> **What this task involves**: The answer must be an exact copy of the lines from the one with "Twenty Twenty-Five" through the final line below, with no pictures and nothing else.

==========

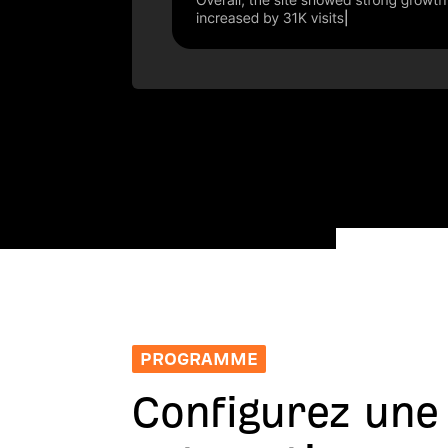
PROGRAMME
Configurez une 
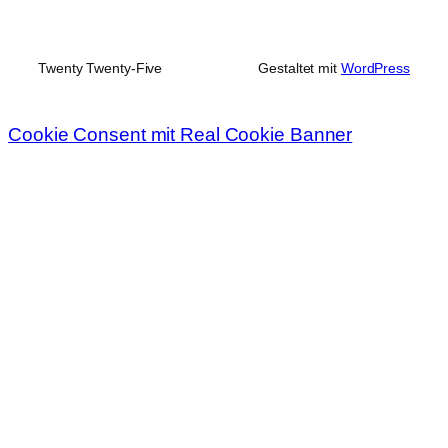
Twenty Twenty-Five
Gestaltet mit
WordPress
Cookie Consent mit Real Cookie Banner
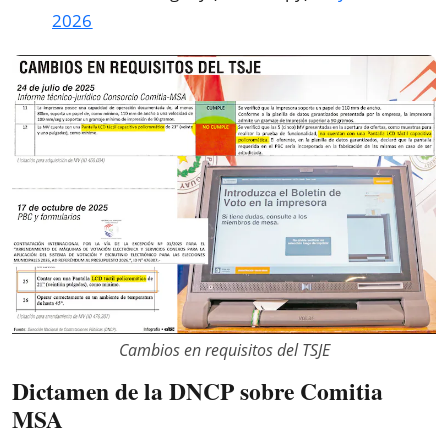
2026
Cambios en requisitos del TSJE
Dictamen de la DNCP sobre Comitia
MSA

==========

> **Exercise result**:
Twenty Twenty-Five
Gestaltet mit
WordPress
Cookie Consent mit Real Cookie Banner
2026
Cambios en requisitos del TSJE
Dictamen de la DNCP sobre Comitia
MSA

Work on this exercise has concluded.